The King of Cups is a man who is "in touch with his feminine side." He is nurturing, and has a comforting presence. As you can see here, on Kris Waldherr's King of Cups, the King is dressed in the feminine color of lavender; however, the King of Cups should never be thought of as weak. The people whom this card represents are loyal, strong, and true, and willing to take on anything for the people whom they love. Lavender is a healing, peaceful color, and peace takes power and courage, perhaps a different kind of courage than the more masculine Wands and Swords, but courage nevertheless. The soft glow that surrounds this King is his true nature, but keep in mind that the Water signs can be intimidating--Lunas have claws, Scorpios have the stinger, and Pisces--well, you've heard of barracuda, piranha, and great white sharks.
The King of Cups has a pensive, dreamy quality, which can be seen in the way the King gazes down into his cup. That cup is full of mysteries and wonders of the subconscious, the beauty and power inside every person, and the inner peace accessible to all.
Little side note: the Suit of Cups are sometimes associated with blondes.
The Celtic King of Cups looks concerned, even though he has all the qualities embodied in the King of Cups. This can be a common pitfall of the King of Cups--even though he has all of these loving qualities, and intuition, and imagination, they can be plagued by insecurity and doubt. Yet, this vulnerability can be a great strength. Openness and exposure is an act of courage.

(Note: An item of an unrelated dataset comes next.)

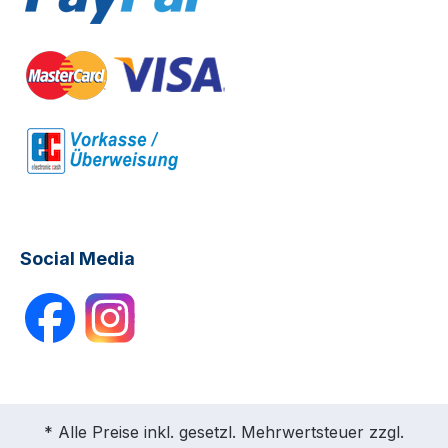
Social Media
* Alle Preise inkl. gesetzl. Mehrwertsteuer zzgl.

Barbara G. Walker chose the Welsh god of the sea, Dewi, to be the King of Cups for her deck. Dewi later became known as Davy Jones, and Saint David (Walker 24). He is the ruler of all the oceans, the symbol for the subconscious, its mystery, its power, its beauty, and its terrors. The Welsh god was a protector, like all King of Cups who are balanced and whole, and was a symbol of "ageless power and strength, [and] irresistible forces underlying a calm surface" (Walker 25). Still waters run deep.
The King of Cups, like all Kings in a tarot deck, typically represents a father figure. The King of Cups is the kind, loving, affectionate, and nurturing father.
When the King of Cups is imbalanced, he can be narcissistic, needy, estranged, or even bipolar. He can also be emotionally cruel or abandoning.
Archetypes and people associated with the King of Cups
Kind, loving fathers
A Sensitive Man
A good therapist
Males born under the Water signs and have a lot of that energy
Walker, Barbara G. Barbara Walker Tarot. Stamford: US Games Systems, Inc. 1986
Like my Emperor post, which was dedicated to my beloved Grandpa, I dedicate this post to my dear Uncle Tim, who passed away November 13th (and who was a Pisces), and my lovely Uncle Mike, who just celebrated his birthday, and is a Scorpio.